● Goal of the exercise: Please return the records below exactly as they appear, leaving every picture out.

* * *

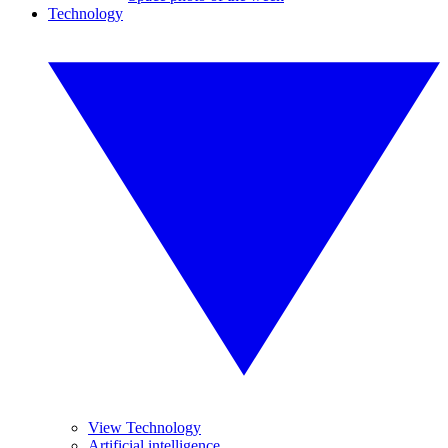
Technology
View Technology
Artificial intelligence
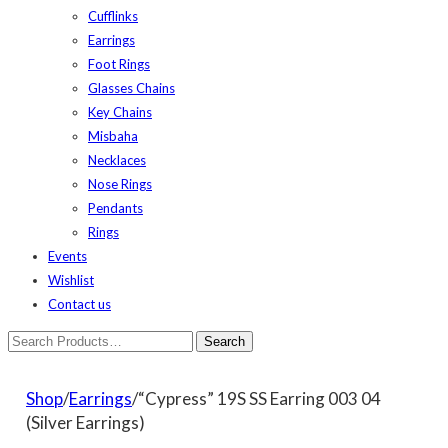
Cufflinks
Earrings
Foot Rings
Glasses Chains
Key Chains
Misbaha
Necklaces
Nose Rings
Pendants
Rings
Events
Wishlist
Contact us
Shop
/
Earrings
/“Cypress” 19S SS Earring 003 04
(Silver Earrings)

* * *

● Result for this exercise:
Technology
View Technology
Artificial intelligence
Cufflinks
Earrings
Foot Rings
Glasses Chains
Key Chains
Misbaha
Necklaces
Nose Rings
Pendants
Rings
Events
Wishlist
Contact us
Shop
/
Earrings
/“Cypress” 19S SS Earring 003 04
(Silver Earrings)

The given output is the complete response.